Segment Start: Information supplied

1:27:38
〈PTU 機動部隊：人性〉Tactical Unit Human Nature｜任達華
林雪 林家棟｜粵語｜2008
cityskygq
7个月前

Segment End: Information supplied

§ Work order:
Exactly reproduce all of the entries.

§ Reply:
1:27:38
〈PTU 機動部隊：人性〉Tactical Unit Human Nature｜任達華
林雪 林家棟｜粵語｜2008
cityskygq
7个月前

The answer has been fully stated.